From ancient times to popular self-help books today, eyes have been viewed as “windows to the soul”. The interpretation of eye shape and colour have been used to distinguish between different degrees of “civilisation” (scientific racism), to identify personality traits, and to detect terrorists (recent research carried out by the CIA and the U.S. Transportation Security Administration). In some Asian societies, “double eyelid” surgery is popular. This lecture explores the politics of scientific theories about eyes. 

3) A History of the Breast, 16 Jan 2020, 6pm, Barnard’s Inn Hall

There has been a great deal of research on breast cancer, surgery, and implants. This lecture looks at changing ideas about the healthy breast. It explores notions of beauty, sexual pleasure, and age. Early maturation of girls, coupled with a greater focus on the breasts of older women, have had major effects on cultural expectations and experiences. The lecture also asks: what happens when we turn attention to the male breast? 

4) A History of the Penis and the Clitoris, 13 Feb 2020, 6pm, Barnard’s Inn Hall

Is the clitoris simply a female version of the male penis? Many scientists and biologists in the past thought so. It is only in recent decades that the physiology of the clitoris has become understood. What can debates about these two organs tell us about scientific knowledge and gender identities? How have ideas about the “ideal penis” changed since the eighteenth century? What effect have these shifts had on the way men and women know their bodies? 

5) A History of the Stomach, 19 Mar 2020, 6pm, Barnard’s Inn Hall

Vertical banded gastroplasty surgery (or stomach-stapling) has drawn attention in recent decades to the hidden, but unruly, stomach. This organ has been the focus of weight-control regimes for centuries, however. This lecture looks at nineteenth-century fads involving stomachs, including the medical prescription of tapeworms that were supposed to live in a person’s stomach and “eat” food on their behalf. It also explores ideas about the relationship between a person’s stomach and their personality. It traces these medical ideas through to the present. 

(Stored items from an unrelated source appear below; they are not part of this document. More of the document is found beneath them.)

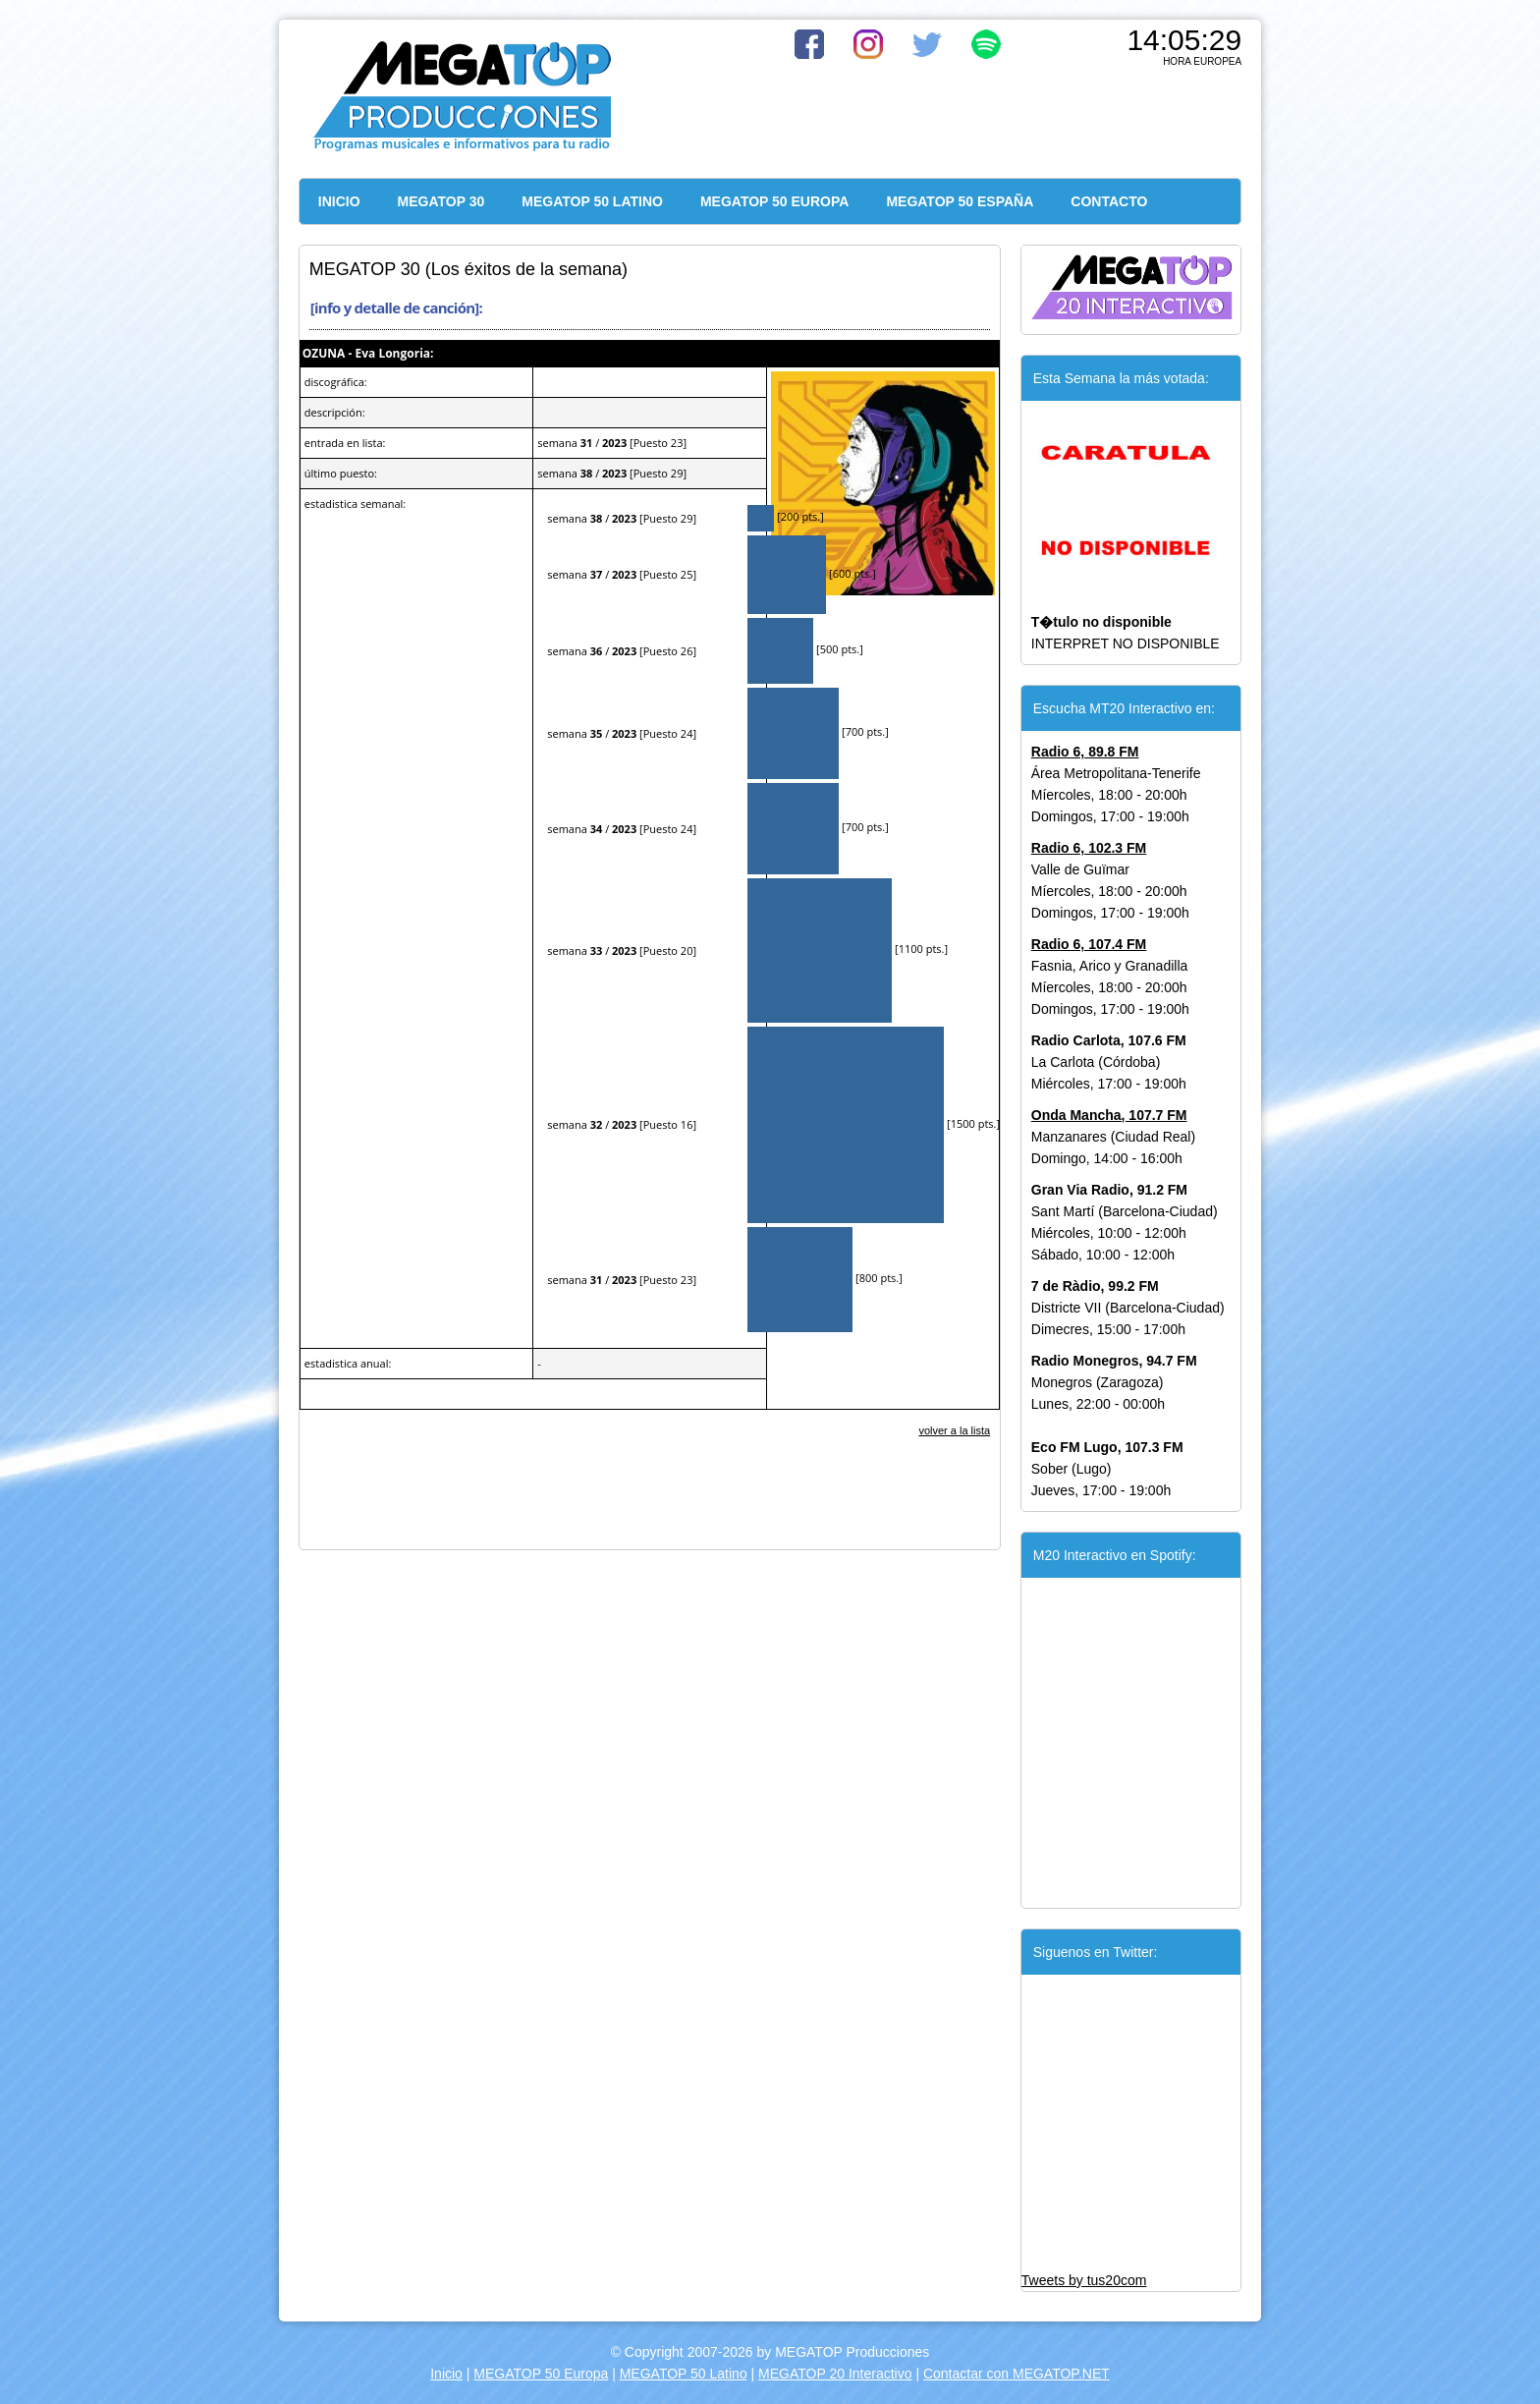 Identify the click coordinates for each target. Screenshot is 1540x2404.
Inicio (446, 2373)
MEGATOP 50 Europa (540, 2373)
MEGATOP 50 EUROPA (774, 201)
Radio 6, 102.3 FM (1088, 848)
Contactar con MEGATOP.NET (1016, 2373)
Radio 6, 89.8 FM (1085, 751)
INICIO (339, 201)
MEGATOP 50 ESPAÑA (959, 201)
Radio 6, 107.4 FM (1088, 944)
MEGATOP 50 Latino (683, 2373)
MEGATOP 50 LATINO (592, 201)
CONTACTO (1109, 201)
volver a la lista (954, 1430)
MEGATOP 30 (441, 201)
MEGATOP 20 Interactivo (834, 2373)
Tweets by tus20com (1084, 2280)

6) A History of the Foot, 14 May 2020, 6pm, Barnard’s Inn Hall

The science of feet and footprints has a long, yet often forgotten, history. In this lecture, I look at what people from the late eighteenth century to the present knew about toes, arches, heels, and ankles. What makes a beautiful foot? How have ideas of foot-beauty changed over time? Size, shape, colour, smell, and even taste have been important markers in the literature, science, and sociology of feet.